Occasionally, when golfing, you come across a hazard that is so physically challenging that your pulse quickens and your brow gets damp just from thinking about what might happen next. The 12th hole at the new, and stunning, Crowsnest Pass Golf Club in Blairmore, Alberta, features one such hazard—though, in fairness, context is everything.
Of course, there is much more than golfing drama to be had along the Crowsnest Pass, with its towering peaks and mercury rivers. Historic small towns like Coleman and Blairmore hunker in the valley near abandoned coal mines that speak to an industrial past. The topography of the pass combined with the longish winters, however, has also meant that golf has never been big in the area. The old Crowsnest Pass Golf Club first opened in the 1920s, but it had been rebuilt and rerouted so many times to accommodate coal mining that it was never much of a draw.
In 1997, a new 18-hole course opened, and then, roughly a decade ago, the club completed a land swap with a mining company seeking easier access to the highway. In return, the club received a large and undulating piece of property up the mountainside. The respected golf course architect Gary Browning got to work in 2015, and the new course and clubhouse opened in the summer of 2020. And it might just be the best new course to open in Alberta in decades.
We’d played the first 11 holes of that recently reimagined course in something of a state of awe of its magisterial beauty. When we got to the 12th tee, we found a short par 3 of about 140 yards played over a shrub-choked chasm to a small and well-bunkered green. We also found a course marshal standing on the tee. We made a joke about having a gallery to watch our shots.

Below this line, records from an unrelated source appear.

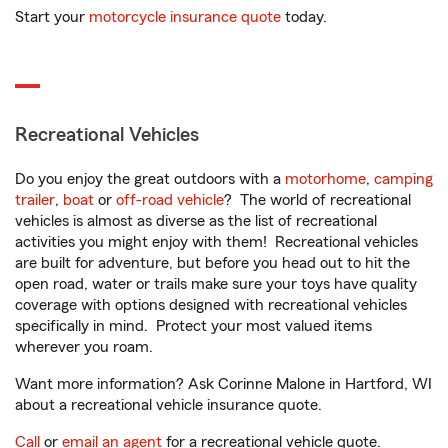
Start your
motorcycle insurance quote
today.
Recreational Vehicles
Do you enjoy the great outdoors with a
motorhome
,
camping
trailer
,
boat
or
off-road vehicle
? The world of recreational
vehicles is almost as diverse as the list of recreational
activities you might enjoy with them! Recreational vehicles
are built for adventure, but before you head out to hit the
open road, water or trails make sure your toys have quality
coverage with options designed with recreational vehicles
specifically in mind. Protect your most valued items
wherever you roam.
Want more information? Ask Corinne Malone in Hartford, WI
about a recreational vehicle insurance quote.
Call
or
email an agent
for a recreational vehicle quote.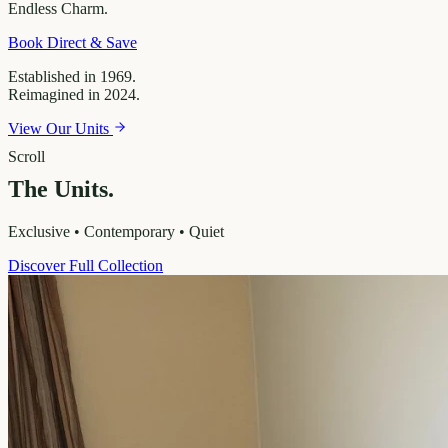
Endless
Charm.
Book Direct & Save
Established in 1969.
Reimagined in 2024.
View Our Units
Scroll
The Units.
Exclusive • Contemporary • Quiet
Discover Full Collection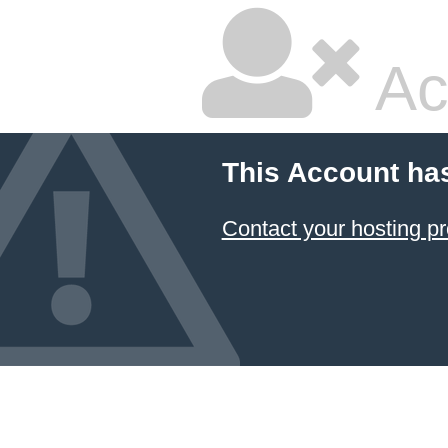
Ac
This Account ha
Contact your hosting pr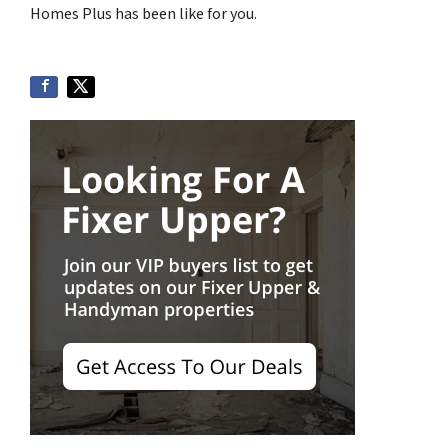
Homes Plus has been like for you.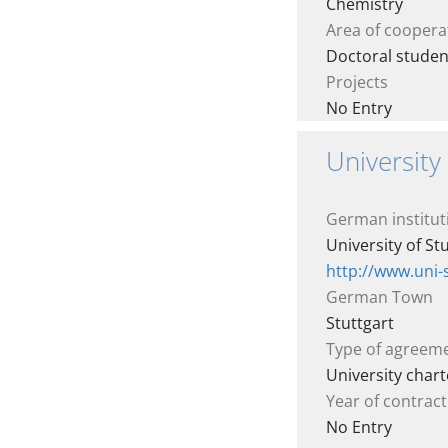
Chemistry
Area of coopera
Doctoral stude
Projects
No Entry
University 
German institut
University of St
http://www.uni-
German Town
Stuttgart
Type of agreem
University chart
Year of contract
No Entry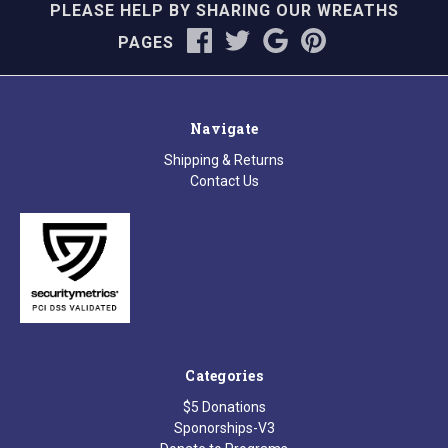
PLEASE HELP BY SHARING OUR WREATHS
PAGES
Navigate
Shipping & Returns
Contact Us
Categories
$5 Donations
Sponorships-V3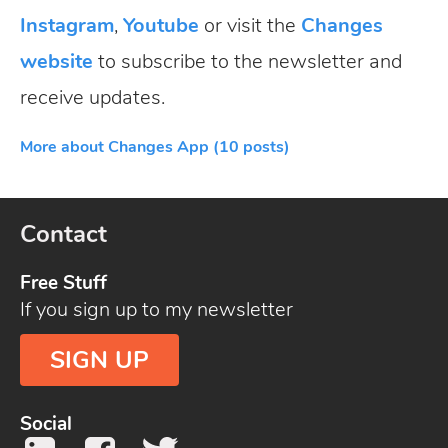
Instagram
,
Youtube
or visit the
Changes
website
to subscribe to the newsletter and
receive updates.
More about Changes App (10 posts)
Contact
Free Stuff
If you sign up to my newsletter
SIGN UP
Social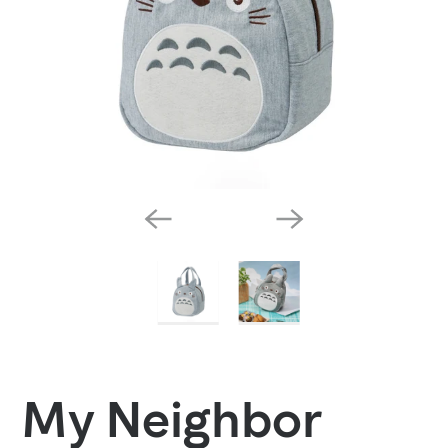
My Neighbor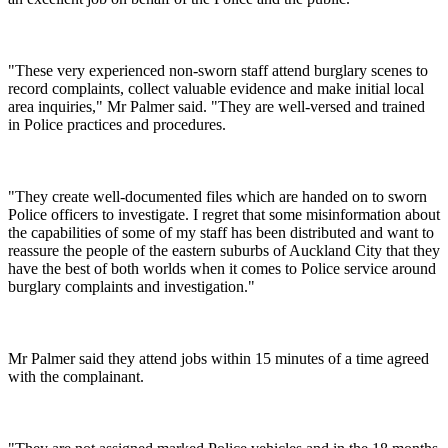
"These very experienced non-sworn staff attend burglary scenes to
record complaints, collect valuable evidence and make initial local
area inquiries," Mr Palmer said. "They are well-versed and trained
in Police practices and procedures.
"They create well-documented files which are handed on to sworn
Police officers to investigate. I regret that some misinformation about
the capabilities of some of my staff has been distributed and want to
reassure the people of the eastern suburbs of Auckland City that they
have the best of both worlds when it comes to Police service around
burglary complaints and investigation."
Mr Palmer said they attend jobs within 15 minutes of a time agreed
with the complainant.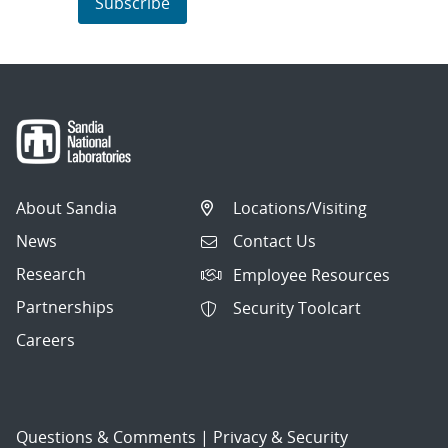
Subscribe
About Sandia
Locations/Visiting
News
Contact Us
Research
Employee Resources
Partnerships
Security Toolcart
Careers
Questions & Comments
|
Privacy & Security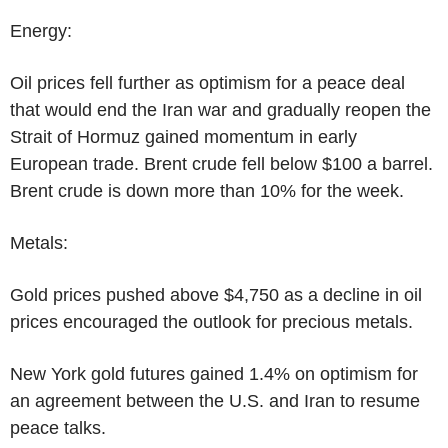
Energy:
Oil prices fell further as optimism for a peace deal
that would end the Iran war and gradually reopen the
Strait of Hormuz gained momentum in early
European trade. Brent crude fell below $100 a barrel.
Brent crude is down more than 10% for the week.
Metals:
Gold prices pushed above $4,750 as a decline in oil
prices encouraged the outlook for precious metals.
New York gold futures gained 1.4% on optimism for
an agreement between the U.S. and Iran to resume
peace talks.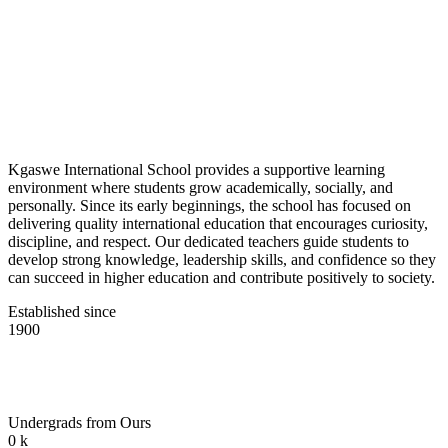
Kgaswe International School provides a supportive learning
environment where students grow academically, socially, and
personally. Since its early beginnings, the school has focused on
delivering quality international education that encourages curiosity,
discipline, and respect. Our dedicated teachers guide students to
develop strong knowledge, leadership skills, and confidence so they
can succeed in higher education and contribute positively to society.
Established since
1900
Undergrads from Ours
0
k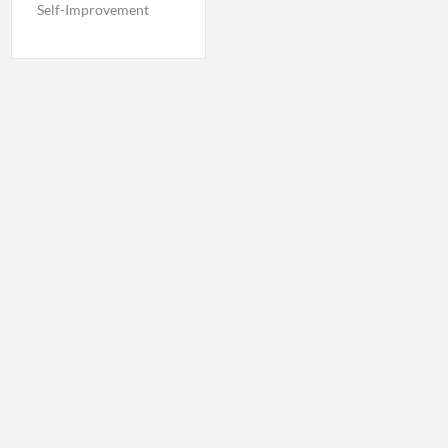
Self-Improvement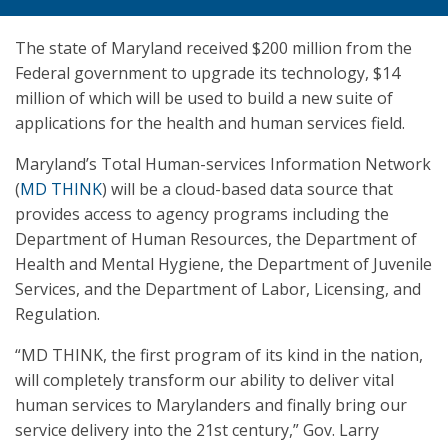
The state of Maryland received $200 million from the
Federal government to upgrade its technology, $14
million of which will be used to build a new suite of
applications for the health and human services field.
Maryland’s Total Human-services Information Network
(
MD THINK
) will be a cloud-based data source that
provides access to agency programs including the
Department of Human Resources, the Department of
Health and Mental Hygiene, the Department of Juvenile
Services, and the Department of Labor, Licensing, and
Regulation.
“MD THINK, the first program of its kind in the nation,
will completely transform our ability to deliver vital
human services to Marylanders and finally bring our
service delivery into the 21st century,” Gov. Larry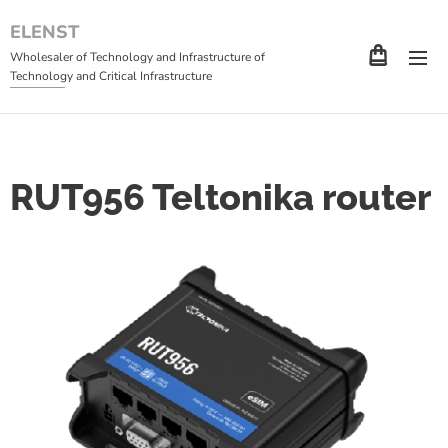
ELENST
Wholesaler of Technology and Infrastructure of
Technology and Critical Infrastructure
RUT956 Teltonika router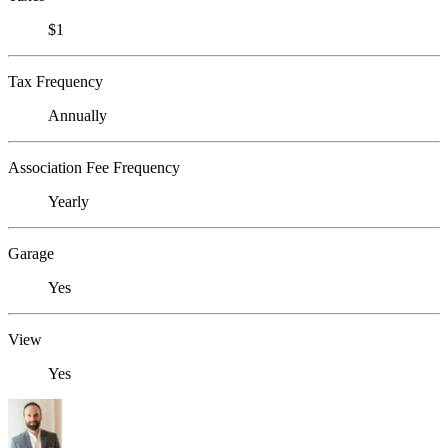
$1
Tax Frequency
Annually
Association Fee Frequency
Yearly
Garage
Yes
View
Yes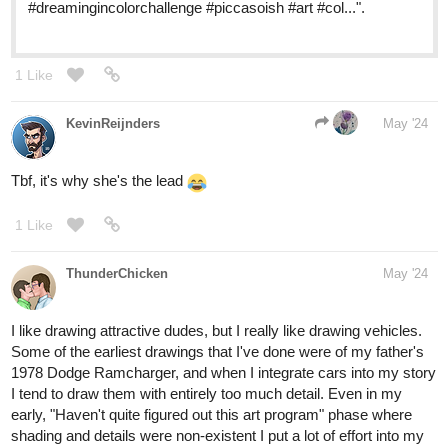
#dreamingincolorchallenge #piccasoish #art #col...".
1 Like
KevinReijnders
May '24
Tbf, it's why she's the lead
1 Like
ThunderChicken
May '24
I like drawing attractive dudes, but I really like drawing vehicles.
Some of the earliest drawings that I've done were of my father's
1978 Dodge Ramcharger, and when I integrate cars into my story
I tend to draw them with entirely too much detail. Even in my
early, "Haven't quite figured out this art program" phase where
shading and details were non-existent I put a lot of effort into my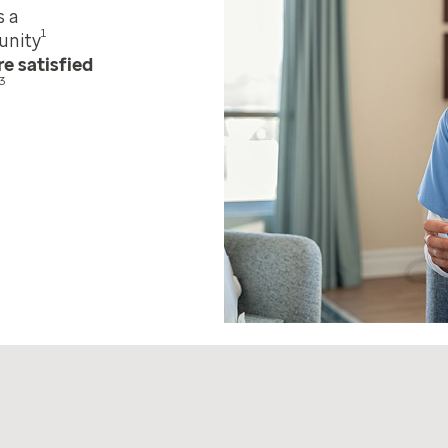
s a
1
unity
e satisfied
3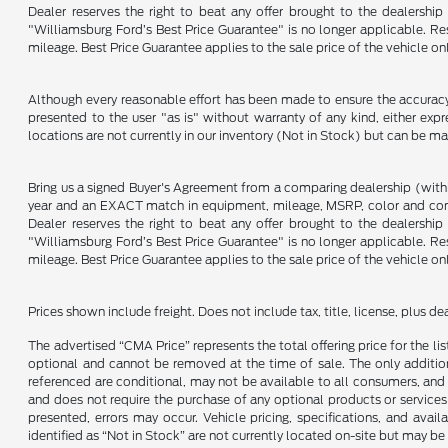
Dealer reserves the right to beat any offer brought to the dealershi
"Williamsburg Ford’s Best Price Guarantee" is no longer applicable. Re
mileage. Best Price Guarantee applies to the sale price of the vehicle o
Although every reasonable effort has been made to ensure the accuracy o
presented to the user "as is" without warranty of any kind, either expre
locations are not currently in our inventory (Not in Stock) but can be m
Bring us a signed Buyer's Agreement from a comparing dealership (with
year and an EXACT match in equipment, mileage, MSRP, color and conditi
Dealer reserves the right to beat any offer brought to the dealershi
"Williamsburg Ford’s Best Price Guarantee" is no longer applicable. Re
mileage. Best Price Guarantee applies to the sale price of the vehicle o
Prices shown include freight. Does not include tax, title, license, plus d
The advertised “CMA Price” represents the total offering price for the li
optional and cannot be removed at the time of sale. The only additiona
referenced are conditional, may not be available to all consumers, and 
and does not require the purchase of any optional products or services u
presented, errors may occur. Vehicle pricing, specifications, and avail
identified as “Not in Stock” are not currently located on-site but may be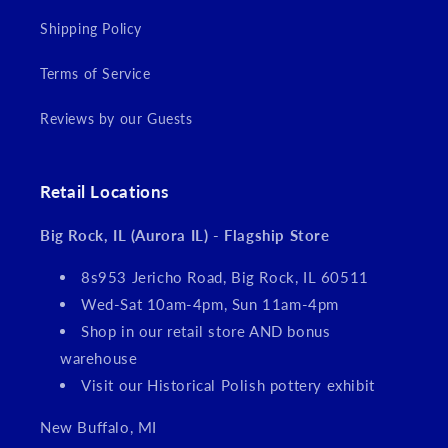
Shipping Policy
Terms of Service
Reviews by our Guests
Retail Locations
Big Rock, IL (Aurora IL) - Flagship Store
8s953 Jericho Road, Big Rock, IL 60511
Wed-Sat 10am-4pm, Sun 11am-4pm
Shop in our retail store AND bonus
warehouse
Visit our Historical Polish pottery exhibit
New Buffalo, MI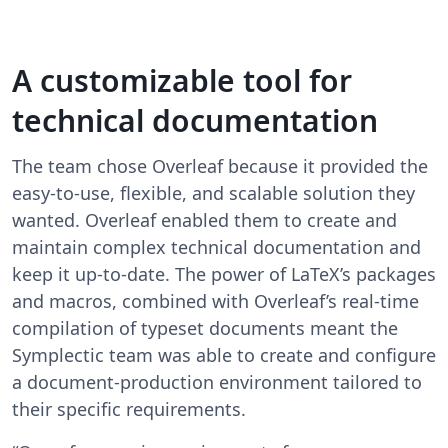
A customizable tool for
technical documentation
The team chose Overleaf because it provided the
easy-to-use, flexible, and scalable solution they
wanted. Overleaf enabled them to create and
maintain complex technical documentation and
keep it up-to-date. The power of LaTeX’s packages
and macros, combined with Overleaf’s real-time
compilation of typeset documents meant the
Symplectic team was able to create and configure
a document-production environment tailored to
their specific requirements.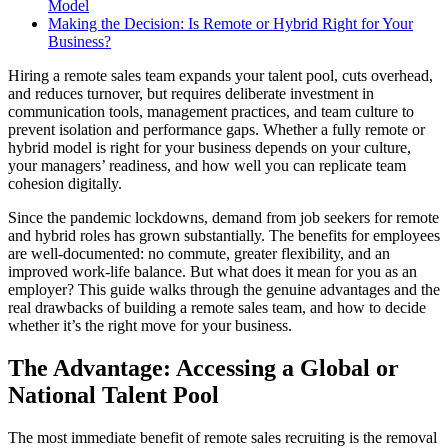
Model
Making the Decision: Is Remote or Hybrid Right for Your
Business?
Hiring a remote sales team expands your talent pool, cuts overhead,
and reduces turnover, but requires deliberate investment in
communication tools, management practices, and team culture to
prevent isolation and performance gaps. Whether a fully remote or
hybrid model is right for your business depends on your culture,
your managers’ readiness, and how well you can replicate team
cohesion digitally.
Since the pandemic lockdowns, demand from job seekers for remote
and hybrid roles has grown substantially. The benefits for employees
are well-documented: no commute, greater flexibility, and an
improved work-life balance. But what does it mean for you as an
employer? This guide walks through the genuine advantages and the
real drawbacks of building a remote sales team, and how to decide
whether it’s the right move for your business.
The Advantage: Accessing a Global or
National Talent Pool
The most immediate benefit of remote sales recruiting is the removal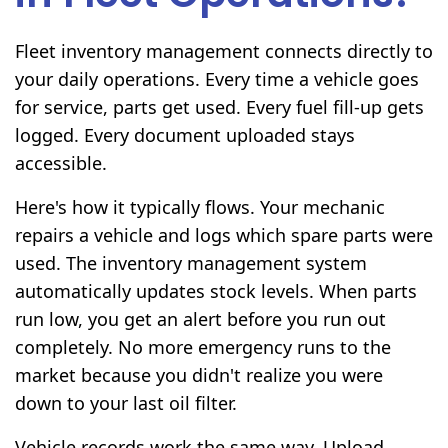
Fleet inventory management connects directly to
your daily operations. Every time a vehicle goes
for service, parts get used. Every fuel fill-up gets
logged. Every document uploaded stays
accessible.
Here's how it typically flows. Your mechanic
repairs a vehicle and logs which spare parts were
used. The inventory management system
automatically updates stock levels. When parts
run low, you get an alert before you run out
completely. No more emergency runs to the
market because you didn't realize you were
down to your last oil filter.
Vehicle records work the same way. Upload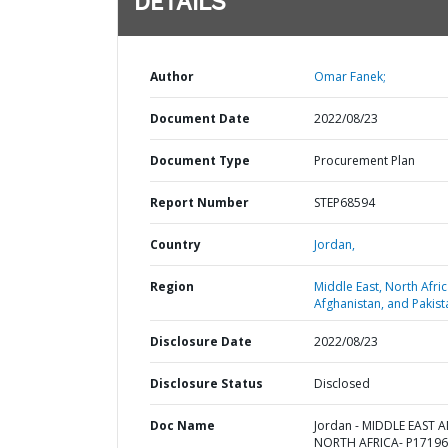
DETAILS
Author
Omar Fanek;
Document Date
2022/08/23
Document Type
Procurement Plan
Report Number
STEP68594
Country
Jordan,
Region
Middle East, North Afric
Afghanistan, and Pakist
Disclosure Date
2022/08/23
Disclosure Status
Disclosed
Doc Name
Jordan - MIDDLE EAST 
NORTH AFRICA- P17196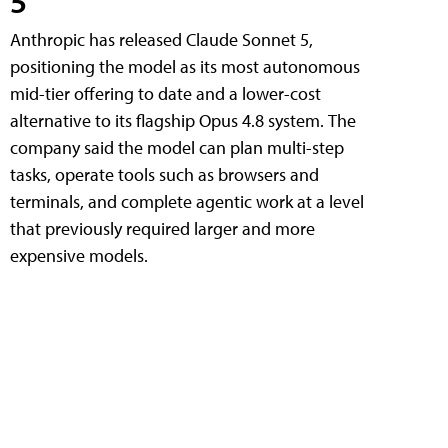
5
Anthropic has released Claude Sonnet 5,
positioning the model as its most autonomous
mid-tier offering to date and a lower-cost
alternative to its flagship Opus 4.8 system. The
company said the model can plan multi-step
tasks, operate tools such as browsers and
terminals, and complete agentic work at a level
that previously required larger and more
expensive models.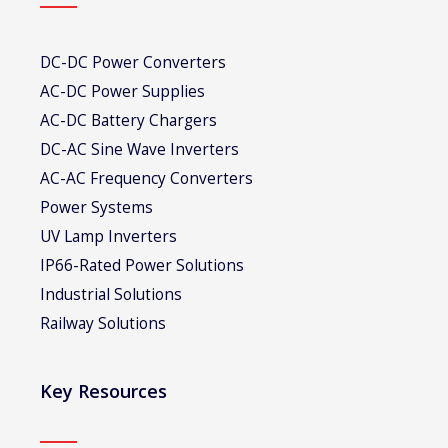
DC-DC Power Converters
AC-DC Power Supplies
AC-DC Battery Chargers
DC-AC Sine Wave Inverters
AC-AC Frequency Converters
Power Systems
UV Lamp Inverters
IP66-Rated Power Solutions
Industrial Solutions
Railway Solutions
Key Resources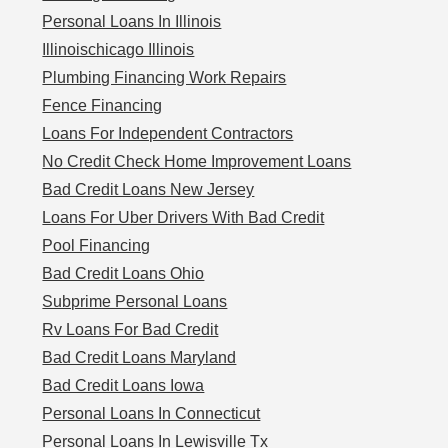
Personal Loans In Illinois
Illinoischicago Illinois
Plumbing Financing Work Repairs
Fence Financing
Loans For Independent Contractors
No Credit Check Home Improvement Loans
Bad Credit Loans New Jersey
Loans For Uber Drivers With Bad Credit
Pool Financing
Bad Credit Loans Ohio
Subprime Personal Loans
Rv Loans For Bad Credit
Bad Credit Loans Maryland
Bad Credit Loans Iowa
Personal Loans In Connecticut
Personal Loans In Lewisville Tx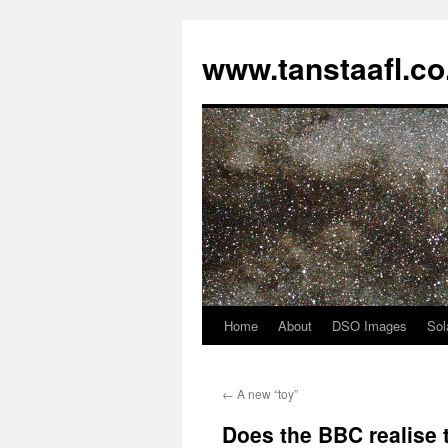
www.tanstaafl.co
Home
About
DSO Images
Sol
Skip
to
←
A new “toy”
content
Does the BBC realise t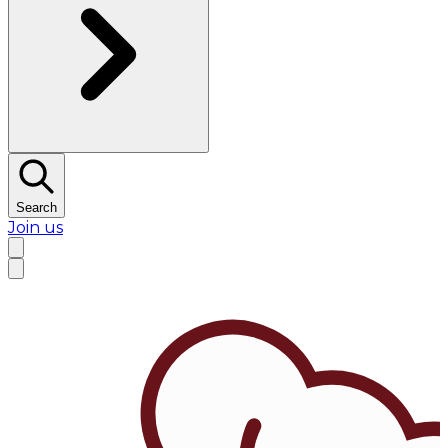
Search
Join us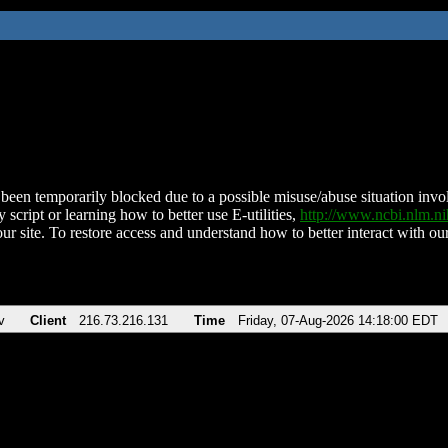
been temporarily blocked due to a possible misuse/abuse situation involv
 script or learning how to better use E-utilities,
http://www.ncbi.nlm.
ur site. To restore access and understand how to better interact with our
v
Client
216.73.216.131
Time
Friday, 07-Aug-2026 14:18:00 EDT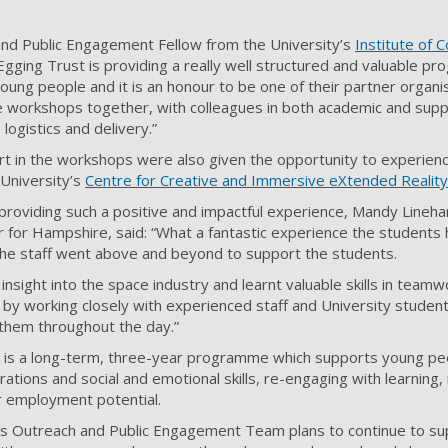
and Public Engagement Fellow from the University’s
Institute of
 Egging Trust is providing a really well structured and valuable p
ung people and it is an honour to be one of their partner organis
e workshops together, with colleagues in both academic and supp
logistics and delivery.”
rt in the workshops were also given the opportunity to experien
e University’s
Centre for Creative and Immersive eXtended Reality
 providing such a positive and impactful experience, Mandy Lineha
er for Hampshire, said: “What a fantastic experience the student
the staff went above and beyond to support the students.
insight into the space industry and learnt valuable skills in team
 by working closely with experienced staff and University studen
them throughout the day.”
 is a long-term, three-year programme which supports young peo
rations and social and emotional skills, re-engaging with learning,
r employment potential.
’s Outreach and Public Engagement Team plans to continue to sup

“That’s not why I’m here,” he said. “There’s a mama grizzly and her cub just off in the bush over to the right of the green. I’ve been watching and I haven’t seen them. They probably moved on.”
Should we wait?
“Oh no,” he said in that blithe manner that outdoorsy people seem able to adopt in the face of someone else’s imminent mauling. “You’re good to go. I’ll watch from here and then come up to the green with you.”
A quick inspection of his golf cart revealed no weapon other than a large thermos of coffee. My three partners found the putting surface. I proceeded to half-shank my shot into, of course, the bush and shrub right of the green. At the green, I told my friends I was just going to have a quick scout for my ball. None offered to help. The marshal stood nervously by, no longer smiling.
It turned out my ball had settled partway down the side of a foliage-heavy embankment a few yards short of the deeper part of the gorge. What’s the worst that can happen? I asked myself. A possible fall into a valley, at the bottom of which a grizzly mama and cub had been spotted within the last half hour. Okay, that was bad. On the other hand, it was a brand-new Titleist Pro V1 down there. Six dollars! It wasn’t much of a dilemma.
I shimmied down, gap wedge in hand, the green 20 feet above me. No bears. I planted my feet and swung and before I’d even completed my backswing I was hotfooting it back up top, certain I’d heard branches snapping close behind me. Screaming and whooping broke out overhead. I clambered up to find my friends shaking their heads in disbelief and the course marshal laughing. My ball had rocketed up on to the green, clattered into the pin and dropped into the hole.
Later, over a beer, our server asked if we’d seen the bears on the 12th hole.
“No,” I said. “But it was an easy birdie.”